* _Work order_:
Every line of the records that holds the word "Panel" should be copied.

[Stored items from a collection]
+---+
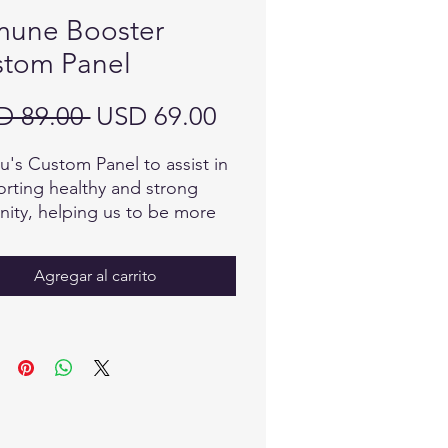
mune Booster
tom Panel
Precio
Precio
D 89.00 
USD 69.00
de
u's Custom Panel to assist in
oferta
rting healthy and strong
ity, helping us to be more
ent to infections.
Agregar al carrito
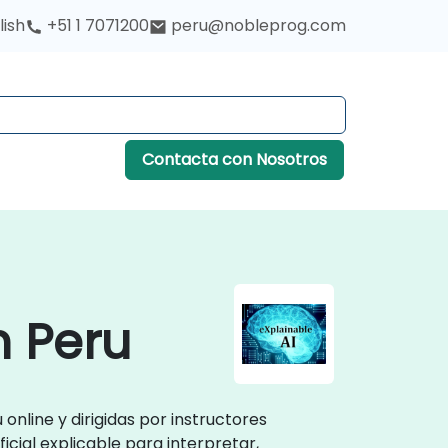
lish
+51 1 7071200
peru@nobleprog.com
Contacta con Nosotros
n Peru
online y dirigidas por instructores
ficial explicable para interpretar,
+---+
* _Exercise output_:
tom Panel
u's Custom Panel to assist in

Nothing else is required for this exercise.